In other Weed and Seed neighborhoods, questions revolve around what Guerra himself acknowledges is, "conceptually, one of the flaws of the program": service providers receiving money from the neighborhood and at the same time serving on the board that gives the money out.
Former members of the Cole NPT have questioned the propriety of Bonita Brown's receiving more than $120,000 since 1992 to run a summer youth program that conducts activities such as math and science tutorials and trips to the Denver Public Library and Denver Art Museum. Critics note that Brown got the grant while she was on the board that determined who received the money.
"There was a real serious concern," says Cole NPT member Sam Gomez, "because she was receiving so many funds and she had a strong voice on who got the funds." Moreover, Gomez says he had "never seen anything to substantiate" what her program actually accomplished.
Brown denies any impropriety and contends that most of the members of the NPT were also service providers. "I had to submit a proposal just like everyone else," she says. "I answered questions on it but did not vote on it.
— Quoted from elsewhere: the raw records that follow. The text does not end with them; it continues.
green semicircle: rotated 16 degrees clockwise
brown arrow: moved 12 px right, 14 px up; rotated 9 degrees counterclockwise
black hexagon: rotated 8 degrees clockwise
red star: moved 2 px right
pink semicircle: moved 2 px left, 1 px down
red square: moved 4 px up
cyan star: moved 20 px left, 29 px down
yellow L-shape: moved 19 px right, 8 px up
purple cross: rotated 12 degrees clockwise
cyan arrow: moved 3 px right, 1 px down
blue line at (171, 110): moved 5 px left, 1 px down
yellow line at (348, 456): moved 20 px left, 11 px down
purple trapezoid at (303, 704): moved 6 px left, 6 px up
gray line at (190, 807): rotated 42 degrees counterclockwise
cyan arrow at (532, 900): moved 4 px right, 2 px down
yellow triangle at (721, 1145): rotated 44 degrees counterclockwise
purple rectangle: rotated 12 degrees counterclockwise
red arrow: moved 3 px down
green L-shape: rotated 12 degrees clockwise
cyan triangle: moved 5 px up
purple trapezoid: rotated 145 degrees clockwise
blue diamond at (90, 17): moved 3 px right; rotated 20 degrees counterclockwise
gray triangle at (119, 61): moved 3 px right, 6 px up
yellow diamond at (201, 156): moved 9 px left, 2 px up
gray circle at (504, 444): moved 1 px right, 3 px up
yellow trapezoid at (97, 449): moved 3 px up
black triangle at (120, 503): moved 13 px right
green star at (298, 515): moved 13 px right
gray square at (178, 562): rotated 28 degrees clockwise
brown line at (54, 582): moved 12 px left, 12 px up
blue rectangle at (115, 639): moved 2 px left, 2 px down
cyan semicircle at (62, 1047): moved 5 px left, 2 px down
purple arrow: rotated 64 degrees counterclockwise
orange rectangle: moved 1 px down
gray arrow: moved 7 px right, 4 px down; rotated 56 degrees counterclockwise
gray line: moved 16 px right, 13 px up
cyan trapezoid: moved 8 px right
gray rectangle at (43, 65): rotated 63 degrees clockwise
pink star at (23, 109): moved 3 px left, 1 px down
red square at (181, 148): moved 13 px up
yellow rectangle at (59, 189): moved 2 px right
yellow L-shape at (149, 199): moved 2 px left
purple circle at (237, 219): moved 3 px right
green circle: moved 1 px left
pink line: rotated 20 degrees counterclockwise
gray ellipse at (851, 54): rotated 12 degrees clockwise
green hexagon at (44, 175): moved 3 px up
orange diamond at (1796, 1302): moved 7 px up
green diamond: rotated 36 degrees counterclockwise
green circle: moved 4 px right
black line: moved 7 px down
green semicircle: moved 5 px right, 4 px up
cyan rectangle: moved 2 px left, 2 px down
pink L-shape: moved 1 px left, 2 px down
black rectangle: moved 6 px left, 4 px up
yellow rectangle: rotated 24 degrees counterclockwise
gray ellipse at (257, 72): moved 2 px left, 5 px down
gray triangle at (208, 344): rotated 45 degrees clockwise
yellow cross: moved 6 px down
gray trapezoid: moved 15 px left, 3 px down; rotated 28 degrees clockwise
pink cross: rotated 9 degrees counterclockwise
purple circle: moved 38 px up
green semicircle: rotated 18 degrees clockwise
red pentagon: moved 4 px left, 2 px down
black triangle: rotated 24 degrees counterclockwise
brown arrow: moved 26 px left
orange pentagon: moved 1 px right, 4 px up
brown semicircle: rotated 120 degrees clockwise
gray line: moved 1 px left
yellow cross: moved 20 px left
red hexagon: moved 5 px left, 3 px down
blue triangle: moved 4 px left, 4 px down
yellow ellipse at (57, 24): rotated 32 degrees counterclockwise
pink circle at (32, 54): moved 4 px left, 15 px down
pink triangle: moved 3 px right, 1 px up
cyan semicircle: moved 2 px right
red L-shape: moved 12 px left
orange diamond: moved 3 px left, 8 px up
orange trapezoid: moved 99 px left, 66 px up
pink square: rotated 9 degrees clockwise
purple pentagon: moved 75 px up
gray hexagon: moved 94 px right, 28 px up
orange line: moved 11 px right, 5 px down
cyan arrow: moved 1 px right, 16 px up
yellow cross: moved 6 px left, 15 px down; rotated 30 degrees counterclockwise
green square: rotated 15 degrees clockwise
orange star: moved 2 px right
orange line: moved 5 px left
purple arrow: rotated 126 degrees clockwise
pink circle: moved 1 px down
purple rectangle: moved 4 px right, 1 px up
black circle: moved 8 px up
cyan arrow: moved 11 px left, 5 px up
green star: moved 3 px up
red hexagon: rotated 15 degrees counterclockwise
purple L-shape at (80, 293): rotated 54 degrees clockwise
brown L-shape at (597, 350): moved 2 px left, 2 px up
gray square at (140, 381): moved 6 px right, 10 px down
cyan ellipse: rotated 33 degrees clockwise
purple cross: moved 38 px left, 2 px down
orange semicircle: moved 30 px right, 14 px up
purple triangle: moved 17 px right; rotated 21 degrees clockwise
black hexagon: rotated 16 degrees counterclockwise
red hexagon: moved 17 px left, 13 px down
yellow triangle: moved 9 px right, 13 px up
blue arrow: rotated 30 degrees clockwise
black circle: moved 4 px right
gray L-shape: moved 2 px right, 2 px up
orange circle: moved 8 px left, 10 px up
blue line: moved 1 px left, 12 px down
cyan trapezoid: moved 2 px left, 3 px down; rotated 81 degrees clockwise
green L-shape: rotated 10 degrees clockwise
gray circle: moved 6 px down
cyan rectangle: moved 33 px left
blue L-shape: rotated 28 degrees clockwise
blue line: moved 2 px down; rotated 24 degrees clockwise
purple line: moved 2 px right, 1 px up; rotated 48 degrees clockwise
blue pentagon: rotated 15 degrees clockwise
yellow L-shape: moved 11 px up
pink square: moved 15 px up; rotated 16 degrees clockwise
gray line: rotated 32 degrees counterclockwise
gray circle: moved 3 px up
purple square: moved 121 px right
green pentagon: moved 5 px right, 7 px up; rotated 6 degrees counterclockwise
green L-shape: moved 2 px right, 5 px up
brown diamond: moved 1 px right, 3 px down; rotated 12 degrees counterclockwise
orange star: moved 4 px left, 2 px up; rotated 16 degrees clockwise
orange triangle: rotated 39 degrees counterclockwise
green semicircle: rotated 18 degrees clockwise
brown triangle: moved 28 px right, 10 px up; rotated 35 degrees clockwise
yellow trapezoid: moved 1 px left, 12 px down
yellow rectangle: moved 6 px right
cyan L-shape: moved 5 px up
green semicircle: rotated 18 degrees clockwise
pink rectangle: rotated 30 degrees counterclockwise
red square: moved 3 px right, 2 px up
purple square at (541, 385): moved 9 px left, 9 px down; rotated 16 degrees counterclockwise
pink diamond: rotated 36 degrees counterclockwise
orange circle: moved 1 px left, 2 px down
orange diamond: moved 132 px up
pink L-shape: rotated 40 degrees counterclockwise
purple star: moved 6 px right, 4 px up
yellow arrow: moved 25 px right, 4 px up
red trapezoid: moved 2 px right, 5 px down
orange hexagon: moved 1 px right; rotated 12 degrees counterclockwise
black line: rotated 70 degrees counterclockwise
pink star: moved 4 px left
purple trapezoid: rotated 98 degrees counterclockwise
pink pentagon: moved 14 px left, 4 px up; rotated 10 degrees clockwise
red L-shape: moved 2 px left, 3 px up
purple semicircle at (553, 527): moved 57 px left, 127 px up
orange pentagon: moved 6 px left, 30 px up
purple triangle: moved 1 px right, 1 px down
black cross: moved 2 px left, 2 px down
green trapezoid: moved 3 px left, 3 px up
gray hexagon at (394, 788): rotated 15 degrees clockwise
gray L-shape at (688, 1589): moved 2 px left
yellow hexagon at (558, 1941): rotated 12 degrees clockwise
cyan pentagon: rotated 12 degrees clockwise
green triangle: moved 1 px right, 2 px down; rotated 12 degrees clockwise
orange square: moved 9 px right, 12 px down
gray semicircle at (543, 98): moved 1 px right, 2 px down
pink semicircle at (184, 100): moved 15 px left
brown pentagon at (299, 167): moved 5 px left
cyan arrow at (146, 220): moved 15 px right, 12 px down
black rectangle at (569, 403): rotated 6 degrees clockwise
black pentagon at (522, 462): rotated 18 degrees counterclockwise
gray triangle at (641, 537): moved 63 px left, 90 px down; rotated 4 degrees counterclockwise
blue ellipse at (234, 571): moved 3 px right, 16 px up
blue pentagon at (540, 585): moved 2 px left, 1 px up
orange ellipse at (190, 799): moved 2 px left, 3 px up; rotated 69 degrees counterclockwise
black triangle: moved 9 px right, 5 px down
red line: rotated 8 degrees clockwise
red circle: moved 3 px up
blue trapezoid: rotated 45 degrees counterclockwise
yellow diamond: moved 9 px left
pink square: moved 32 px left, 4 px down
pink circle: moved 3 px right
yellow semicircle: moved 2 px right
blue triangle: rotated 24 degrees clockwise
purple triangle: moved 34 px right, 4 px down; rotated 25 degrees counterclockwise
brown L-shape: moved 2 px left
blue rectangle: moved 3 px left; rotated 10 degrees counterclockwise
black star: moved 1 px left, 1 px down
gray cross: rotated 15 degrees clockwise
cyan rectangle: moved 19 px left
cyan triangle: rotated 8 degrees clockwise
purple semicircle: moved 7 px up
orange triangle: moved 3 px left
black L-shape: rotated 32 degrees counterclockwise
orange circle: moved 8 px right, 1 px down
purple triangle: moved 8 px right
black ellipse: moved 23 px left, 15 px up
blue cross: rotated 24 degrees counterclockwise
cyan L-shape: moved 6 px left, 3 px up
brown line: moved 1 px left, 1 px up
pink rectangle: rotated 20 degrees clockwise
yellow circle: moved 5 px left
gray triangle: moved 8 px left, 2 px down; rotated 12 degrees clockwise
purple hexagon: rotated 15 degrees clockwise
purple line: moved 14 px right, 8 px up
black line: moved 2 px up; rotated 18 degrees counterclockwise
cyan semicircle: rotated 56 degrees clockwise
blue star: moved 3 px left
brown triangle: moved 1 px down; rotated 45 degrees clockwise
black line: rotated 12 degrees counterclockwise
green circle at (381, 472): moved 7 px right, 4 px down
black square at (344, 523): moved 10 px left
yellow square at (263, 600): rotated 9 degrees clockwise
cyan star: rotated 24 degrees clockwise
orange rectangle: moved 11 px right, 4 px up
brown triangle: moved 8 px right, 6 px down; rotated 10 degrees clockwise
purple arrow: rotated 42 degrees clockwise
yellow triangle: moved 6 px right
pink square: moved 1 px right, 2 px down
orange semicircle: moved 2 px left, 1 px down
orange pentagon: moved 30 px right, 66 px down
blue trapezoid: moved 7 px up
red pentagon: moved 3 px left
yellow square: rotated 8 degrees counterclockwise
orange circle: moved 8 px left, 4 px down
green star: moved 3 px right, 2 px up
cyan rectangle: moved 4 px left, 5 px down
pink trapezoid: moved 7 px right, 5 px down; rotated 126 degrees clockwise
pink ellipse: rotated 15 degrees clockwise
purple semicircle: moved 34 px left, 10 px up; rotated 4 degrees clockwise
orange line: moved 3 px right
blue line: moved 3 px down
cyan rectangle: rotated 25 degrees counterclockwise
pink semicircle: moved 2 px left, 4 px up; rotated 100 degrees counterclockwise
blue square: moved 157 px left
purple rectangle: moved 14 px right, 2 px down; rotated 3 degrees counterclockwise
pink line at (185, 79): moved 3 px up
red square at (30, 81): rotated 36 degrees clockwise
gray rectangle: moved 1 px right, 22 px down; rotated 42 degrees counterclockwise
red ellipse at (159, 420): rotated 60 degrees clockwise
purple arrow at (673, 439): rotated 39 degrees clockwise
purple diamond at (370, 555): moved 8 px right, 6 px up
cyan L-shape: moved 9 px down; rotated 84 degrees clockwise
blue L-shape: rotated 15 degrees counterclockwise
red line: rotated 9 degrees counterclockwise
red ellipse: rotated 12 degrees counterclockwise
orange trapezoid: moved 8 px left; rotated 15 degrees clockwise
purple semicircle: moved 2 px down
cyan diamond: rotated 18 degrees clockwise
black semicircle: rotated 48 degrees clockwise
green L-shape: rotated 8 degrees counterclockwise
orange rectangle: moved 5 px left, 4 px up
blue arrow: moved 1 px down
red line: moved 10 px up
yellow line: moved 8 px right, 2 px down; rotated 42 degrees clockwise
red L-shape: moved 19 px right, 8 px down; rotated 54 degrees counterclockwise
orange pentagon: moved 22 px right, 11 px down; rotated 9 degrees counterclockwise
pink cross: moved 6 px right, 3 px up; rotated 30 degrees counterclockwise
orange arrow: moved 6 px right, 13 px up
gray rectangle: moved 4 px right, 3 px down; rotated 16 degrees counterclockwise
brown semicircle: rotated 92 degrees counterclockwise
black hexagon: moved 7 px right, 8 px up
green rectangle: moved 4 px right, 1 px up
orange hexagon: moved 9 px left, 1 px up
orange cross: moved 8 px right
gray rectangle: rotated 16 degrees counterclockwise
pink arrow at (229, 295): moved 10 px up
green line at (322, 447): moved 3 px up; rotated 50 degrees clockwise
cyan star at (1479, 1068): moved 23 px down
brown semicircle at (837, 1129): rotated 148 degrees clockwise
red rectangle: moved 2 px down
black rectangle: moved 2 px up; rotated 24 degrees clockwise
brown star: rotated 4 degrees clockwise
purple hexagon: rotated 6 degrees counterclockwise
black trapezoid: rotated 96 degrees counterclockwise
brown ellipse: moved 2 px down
They took a consensus." She contends that she's submitted reports about the more than 1,000 kids and their families who have been served by her program.
Much of the bickering and infighting could end naturally when the federal funds run out; the neighborhoods may have a difficult enough time just rustling up their own money. But whether Weed and Seed has been worth the fuss is a question that residents of the neighborhoods are likely to keep discussing.
"Weed and Seed itself, if they give it a chance, it's a very good program, period," says Gloria Jean Olvera, a longtime resident of Baker-La Alma. The problem, however, is that many of the people involved in the program want to "get something for free," she says. "Everyone is out for themselves, right down to these grant monies. They want control. It all ends up in politics, and I don't like politics.